Big U.S. banks looking to wealth management to shore up their profits may have to wait for another year according to analysts, who expect market volatility to keep the business subdued throughout 2016.
For years, wealth management has been banks' crown jewel - a source of high margins and growth in an increasingly challenging regulatory and market environment. But lately that jewel has been losing its luster. The biggest U.S. wealth managers have been reporting slower profit growth and slipping margins in recent quarters as confusion about markets' direction sapped demand for their services in favor of safe assets, such as cash.
Now, as banks kick off second-quarter reporting this week, analysts expect more weakness this year, citing uncertainty related to Britain's June 23 decision to leave the European Union, U.S. elections and the Federal Reserve's policy.
"The market instability from Brexit will definitely put pressure on (wealth management) goals," said Stephen Biggar, head of financial services equity research at Argus.
On Friday, Barclays analysts cut second-quarter earnings estimates for Morgan Stanley based partially on an expectation of "below trend growth" in wealth management. They also expect lower revenues at wealth units of Bank of America Corp and Wells Fargo & Co.
"Banks promised investors wealth management (returns), and the business has just been meh," said Ryan Caldwell, chief investment officer of Chiron Investment Management LLC in Kansas City, which invests in bank stocks.
Profit margins at the wealth management arms of UBS and Morgan Stanley fell 16 percentage points and 1 point respectively in the first quarter over the same quarter last year. Wells Fargo Advisors' net income fell 14 percent last quarter over the previous year, according to financial reports.
Barclays projects that Morgan Stanley's margins will stay at around 21 percent in the second quarter.
Until conditions improve, "investors are going to be wondering how banks are going to drive returns," Caldwell added.
Faced with market volatility and uncertainty, investors have amassed their largest cash pile since 2001 and equity holdings are at a four-year low, according to a Bank of America Merrill Lynch study released in mid-June. That trend hurts wealth managers' ability to generate fee income from managing clients' assets.
The weakened wealth business leaves banks scrambling to generate profits as they have to contend with low interest rates, weak loan demand, poor trading conditions, a dearth of investment banking activity and escalating regulatory costs.
Banks have long touted wealth management as a remedy - a source of a steady stream of fees from a growing pool of assets.
Top executives have also promised investors fat margins from the business, betting that wealth clients will come to them for other financial services, like loans.

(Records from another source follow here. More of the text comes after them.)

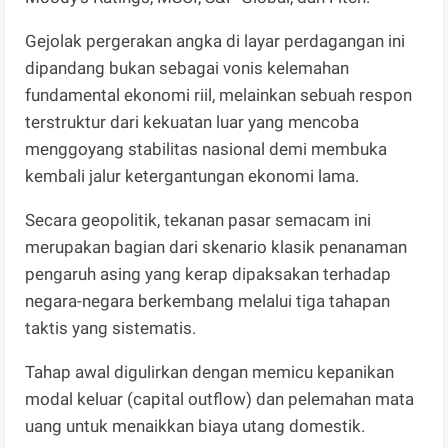
Gejolak pergerakan angka di layar perdagangan ini
dipandang bukan sebagai vonis kelemahan
fundamental ekonomi riil, melainkan sebuah respon
terstruktur dari kekuatan luar yang mencoba
menggoyang stabilitas nasional demi membuka
kembali jalur ketergantungan ekonomi lama.
Secara geopolitik, tekanan pasar semacam ini
merupakan bagian dari skenario klasik penanaman
pengaruh asing yang kerap dipaksakan terhadap
negara-negara berkembang melalui tiga tahapan
taktis yang sistematis.
Tahap awal digulirkan dengan memicu kepanikan
modal keluar (capital outflow) dan pelemahan mata
uang untuk menaikkan biaya utang domestik.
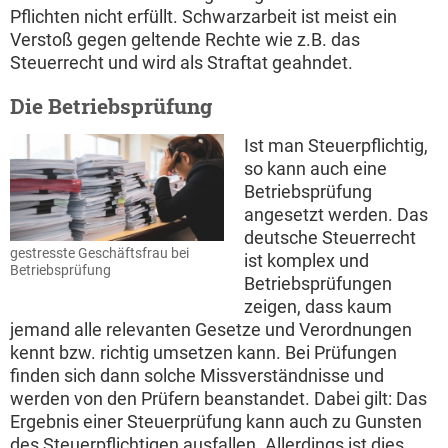
Pflichten nicht erfüllt. Schwarzarbeit ist meist ein
Verstoß gegen geltende Rechte wie z.B. das
Steuerrecht und wird als Straftat geahndet.
Die Betriebsprüfung
Ist man Steuerpflichtig,
so kann auch eine
Betriebsprüfung
angesetzt werden. Das
deutsche Steuerrecht
gestresste Geschäftsfrau bei
ist komplex und
Betriebsprüfung
Betriebsprüfungen
zeigen, dass kaum
jemand alle relevanten Gesetze und Verordnungen
kennt bzw. richtig umsetzen kann. Bei Prüfungen
finden sich dann solche Missverständnisse und
werden von den Prüfern beanstandet. Dabei gilt: Das
Ergebnis einer Steuerprüfung kann auch zu Gunsten
des Steuerpflichtigen ausfallen. Allerdings ist dies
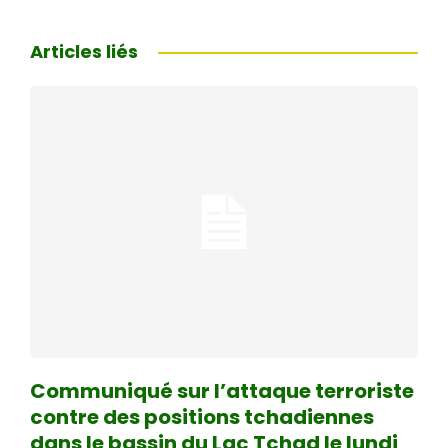
Articles liés
Communiqué sur l’attaque terroriste
contre des positions tchadiennes
dans le bassin du Lac Tchad le lundi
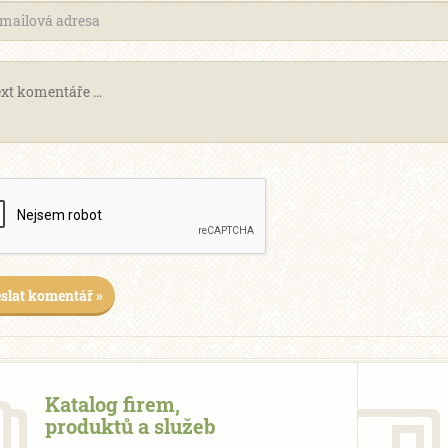
slat komentář »
Katalog firem,
produktů a služeb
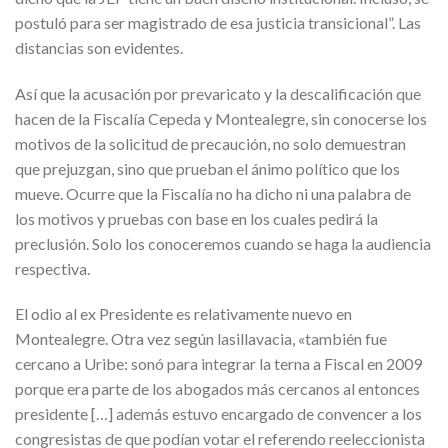
postuló para ser magistrado de esa justicia transicional”. Las
distancias son evidentes.
Así que la acusación por prevaricato y la descalificación que
hacen de la Fiscalía Cepeda y Montealegre, sin conocerse los
motivos de la solicitud de precaución, no solo demuestran
que prejuzgan, sino que prueban el ánimo político que los
mueve. Ocurre que la Fiscalía no ha dicho ni una palabra de
los motivos y pruebas con base en los cuales pedirá la
preclusión. Solo los conoceremos cuando se haga la audiencia
respectiva.
El odio al ex Presidente es relativamente nuevo en
Montealegre. Otra vez según lasillavacia, «también fue
cercano a Uribe: sonó para integrar la terna a Fiscal en 2009
porque era parte de los abogados más cercanos al entonces
presidente […] además estuvo encargado de convencer a los
congresistas de que podían votar el referendo reeleccionista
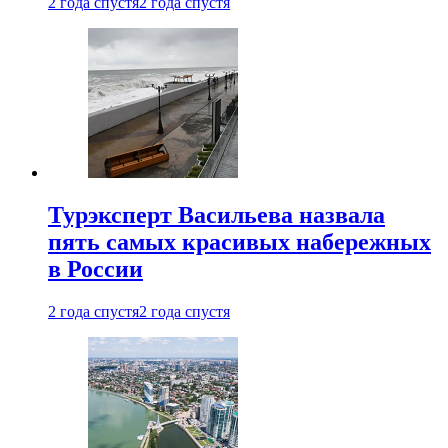
2 года спустя
2 года спустя
Турэксперт Васильева назвала
пять самых красивых набережных
в России
2 года спустя
2 года спустя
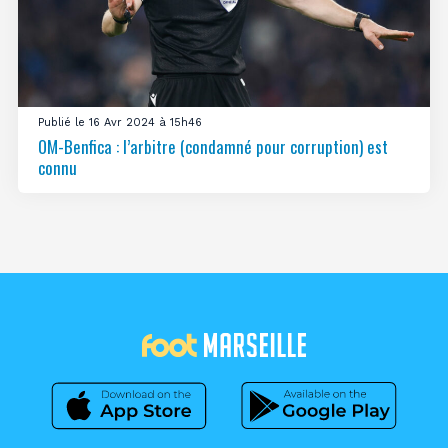
Publié le 16 Avr 2024 à 15h46
OM-Benfica : l’arbitre (condamné pour corruption) est
connu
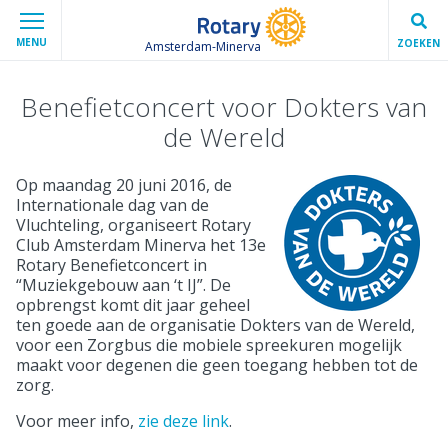
MENU
ZOEKEN
Amsterdam-Minerva
Benefietconcert voor Dokters van
de Wereld
Op maandag 20 juni 2016, de
Internationale dag van de
Vluchteling, organiseert Rotary
Club Amsterdam Minerva het 13e
Rotary Benefietconcert in
“Muziekgebouw aan ‘t IJ”. De
opbrengst komt dit jaar geheel
ten goede aan de organisatie Dokters van de Wereld,
voor een Zorgbus die mobiele spreekuren mogelijk
maakt voor degenen die geen toegang hebben tot de
zorg.
Voor meer info,
zie deze link
.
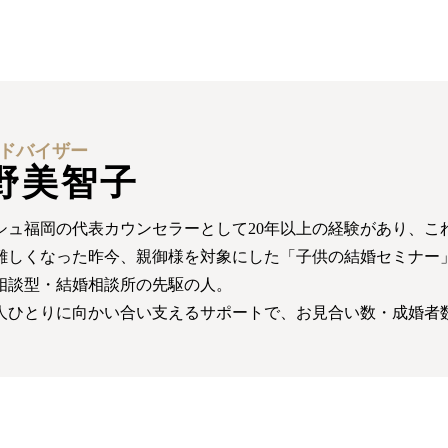
ドバイザー
野美智子
シュ福岡の代表カウンセラーとして20年以上の経験があり、これ
難しくなった昨今、親御様を対象にした「子供の結婚セミナー
相談型・結婚相談所の先駆の人。
人ひとりに向かい合い支えるサポートで、お見合い数・成婚者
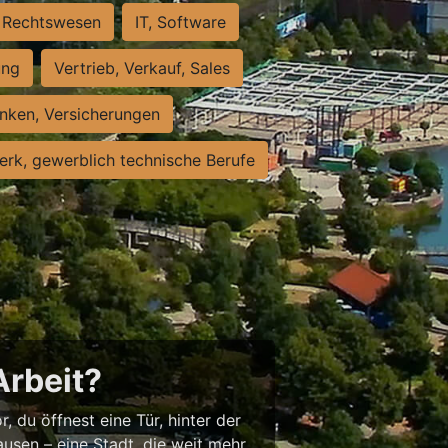
Rechtswesen
IT, Software
ung
Vertrieb, Verkauf, Sales
nken, Versicherungen
rk, gewerblich technische Berufe
Arbeit?
, du öffnest eine Tür, hinter der
usen – eine Stadt, die weit mehr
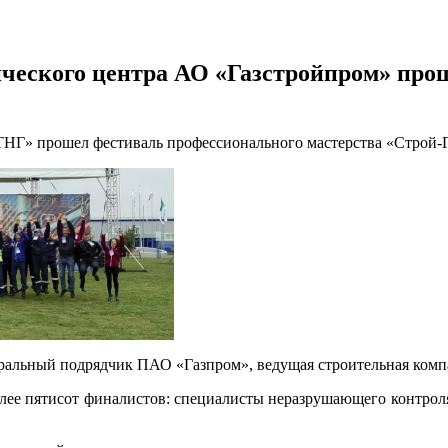
ического центра АО «Газстройпром» про
НГ» прошел фестиваль профессионального мастерства «Строй-Г
ральный подрядчик ПАО «Газпром», ведущая строительная комп
ее пятисот финалистов: специалисты неразрушающего контрол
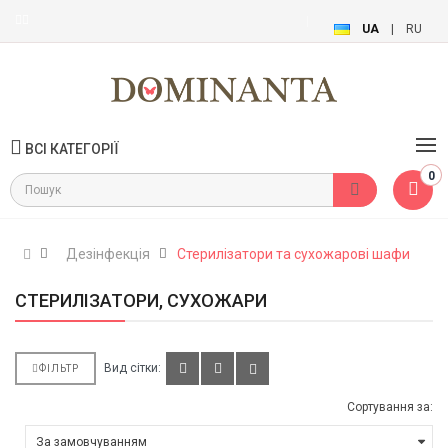
UA
|
RU
ВСІ КАТЕГОРІЇ
0
Дезінфекція
Стерилізатори та сухожарові шафи
СТЕРИЛІЗАТОРИ, СУХОЖАРИ
Вид сітки:
ФІЛЬТР
Сортування за:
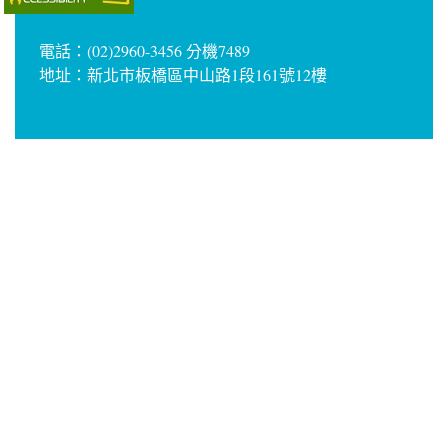
電話：(02)2960-3456 分機7489
地址：新北市板橋區中山路1段161號12樓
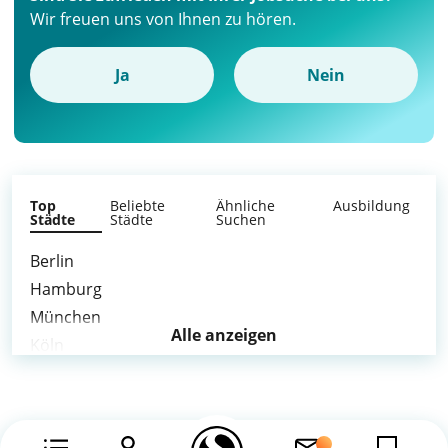
Wir freuen uns von Ihnen zu hören.
Ja
Nein
Top
Beliebte
Ähnliche
Ausbildung
Städte
Städte
Suchen
Berlin
Hamburg
München
Alle anzeigen
Köln
Frankfurt am Main
Stuttgart
Düsseldorf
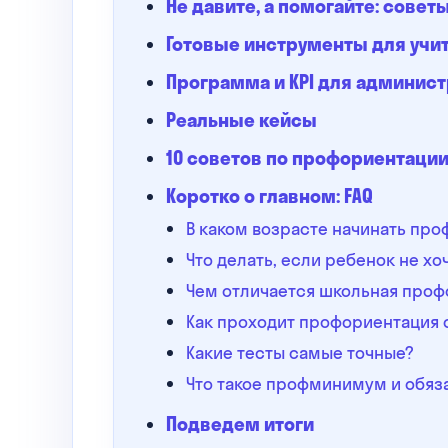
Не давите, а помогайте: сове
Готовые инструменты для учит
Программа и KPI для админис
Реальные кейсы
10 советов по профориентаци
Коротко о главном: FAQ
В каком возрасте начинать пр
Что делать, если ребенок не х
Чем отличается школьная проф
Как проходит профориентация 
Какие тесты самые точные?
Что такое профминимум и обяза
Подведем итоги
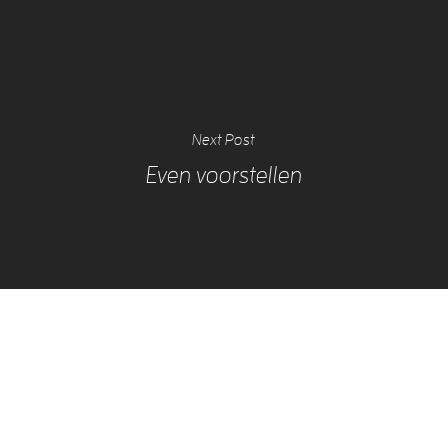
Next Post
Even voorstellen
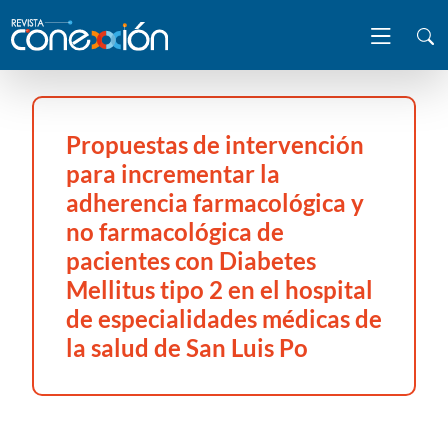
Propuestas de intervención
para incrementar la
adherencia farmacológica y
no farmacológica de
pacientes con Diabetes
Mellitus tipo 2 en el hospital
de especialidades médicas de
la salud de San Luis Po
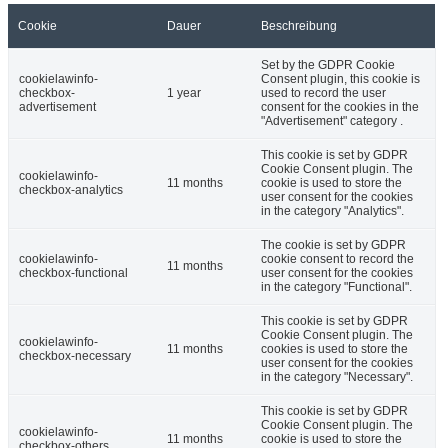
Cookie
Dauer
Beschreibung
Set by the GDPR Cookie
cookielawinfo-
Consent plugin, this cookie is
checkbox-
1 year
used to record the user
advertisement
consent for the cookies in the
"Advertisement" category .
This cookie is set by GDPR
Cookie Consent plugin. The
cookielawinfo-
11 months
cookie is used to store the
checkbox-analytics
user consent for the cookies
in the category "Analytics".
The cookie is set by GDPR
cookielawinfo-
cookie consent to record the
11 months
checkbox-functional
user consent for the cookies
in the category "Functional".
This cookie is set by GDPR
Cookie Consent plugin. The
cookielawinfo-
11 months
cookies is used to store the
checkbox-necessary
user consent for the cookies
in the category "Necessary".
This cookie is set by GDPR
Cookie Consent plugin. The
cookielawinfo-
11 months
cookie is used to store the
checkbox-others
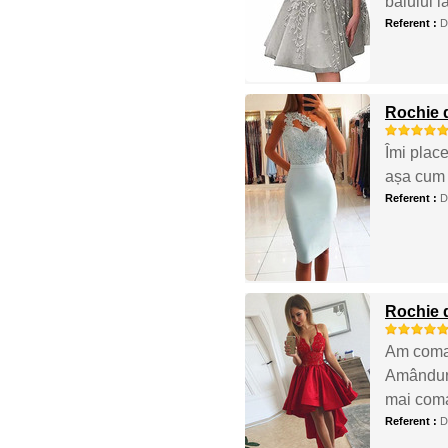
balului l
Referent :
D
Rochie d
Îmi plac
așa cum
Referent :
D
Rochie 
Am comand
Amânduro
mai coma
Referent :
D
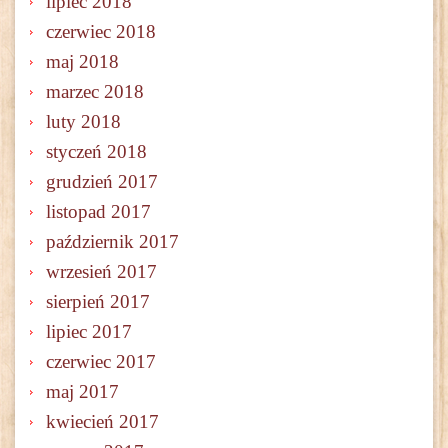
lipiec 2018
czerwiec 2018
maj 2018
marzec 2018
luty 2018
styczeń 2018
grudzień 2017
listopad 2017
październik 2017
wrzesień 2017
sierpień 2017
lipiec 2017
czerwiec 2017
maj 2017
kwiecień 2017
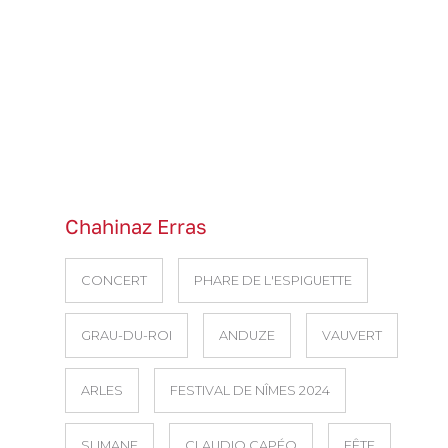
Chahinaz Erras
CONCERT
PHARE DE L'ESPIGUETTE
GRAU-DU-ROI
ANDUZE
VAUVERT
ARLES
FESTIVAL DE NÎMES 2024
SLIMANE
CLAUDIO CAPÉO
FÊTE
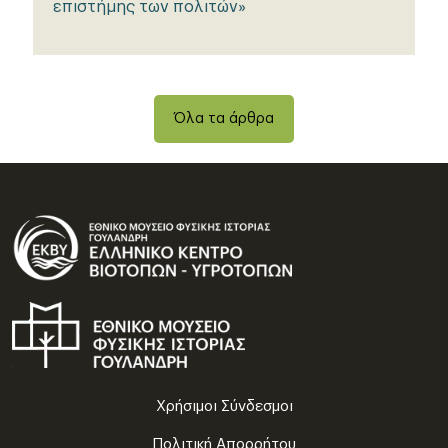
επιστήμης των πολιτών»
Όλα τα άρθρα
Χρήσιμοι Σύνδεσμοι
Πολιτική Απορρήτου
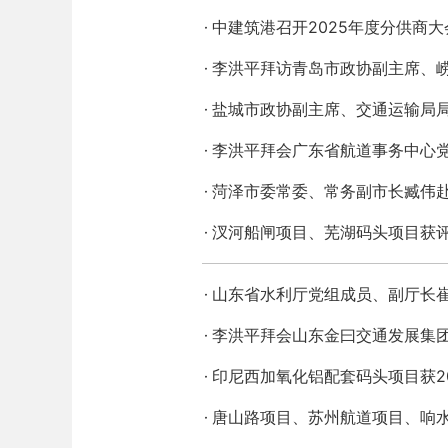
中建筑港召开2025年度分供商大
李洪平拜访青岛市政协副主席、
盐城市政协副主席、交通运输局
李洪平拜会广东省航道事务中心
菏泽市委常委、常务副市长臧伟
汊河船闸项目、芜湖码头项目获评
山东省水利厅党组成员、副厅长
李洪平拜会山东金曰交通发展集
印尼西加氧化铝配套码头项目获2
唐山路项目、苏州航道项目、响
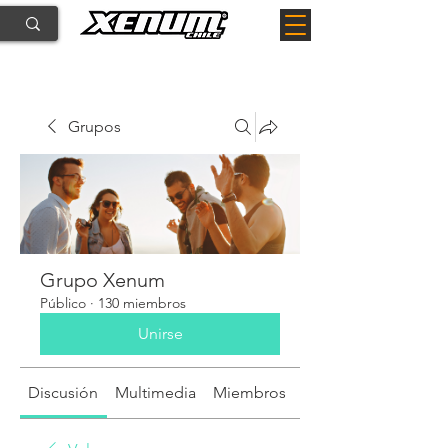
Grupos
Grupo Xenum
Público
·
130 miembros
Unirse
Discusión
Multimedia
Miembros
Acerca de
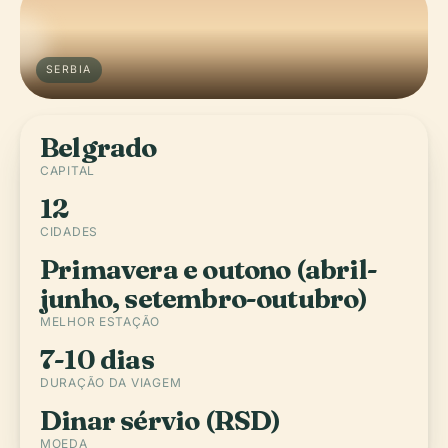
SERBIA
Belgrado
CAPITAL
12
CIDADES
Primavera e outono (abril-
junho, setembro-outubro)
MELHOR ESTAÇÃO
7-10 dias
DURAÇÃO DA VIAGEM
Dinar sérvio (RSD)
MOEDA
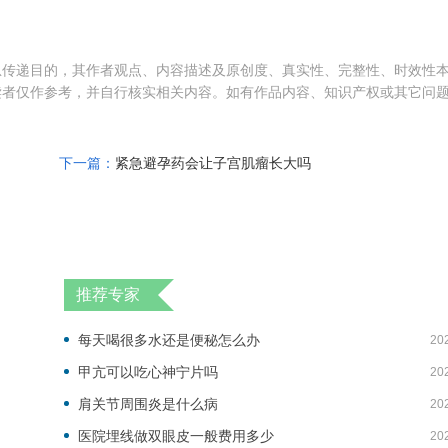
息传递目的，其作者观点、内容描述及原创度、真实性、完整性、时效性
读者仅作参考，并自行核实相关内容。如有作品内容、知识产权或其它问
下一篇：
紧急避孕药会让子宫肌瘤长大吗
推荐专家
每天喝很多水还是便秘怎么办
20
甲亢可以吃心神宁片吗
20
肩关节周围炎是什么病
20
医院埋线做双眼皮一般费用多少
20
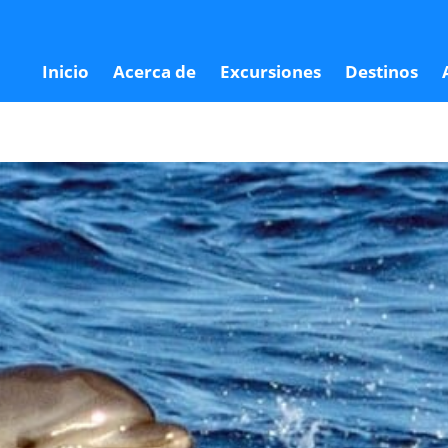
Inicio
Acerca de
Excursiones
Destinos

"We decided it was very important to add ballast to our institution to give us protection during a period of downside," Morgan Stanley CEO James Gorman said in June. "Wealth and asset management business is now almost exactly 50 percent of our firm revenues."
Gorman has promised the wealth business will bring pre-tax profit margins of 25 percent by next year. Last quarter, however, Morgan Stanley struggled to reach a 21 percent margin and analysts doubt such lofty goals are within reach anytime soon.
Compliance costs are another concern. The Labor Department estimates that a rule it issued in April will cost the wealth management industry between $10 and $31 billion in technology, legal counsel, training and new sales policy fees over the first decade.
That comes on top of routine compliance expenses, including fines issued by the Financial Industry Regulatory Authority or the U.S. Securities and Exchange Commission, which have been cracking down on risky behavior.
"Wealth management fees are under pressure and regulators are looking at these (businesses) with more scrutiny," said Ryan Kelley, portfolio manager of the Hennessy Large and Small Cap Financial Funds in Novato, California, which invests in bank stocks.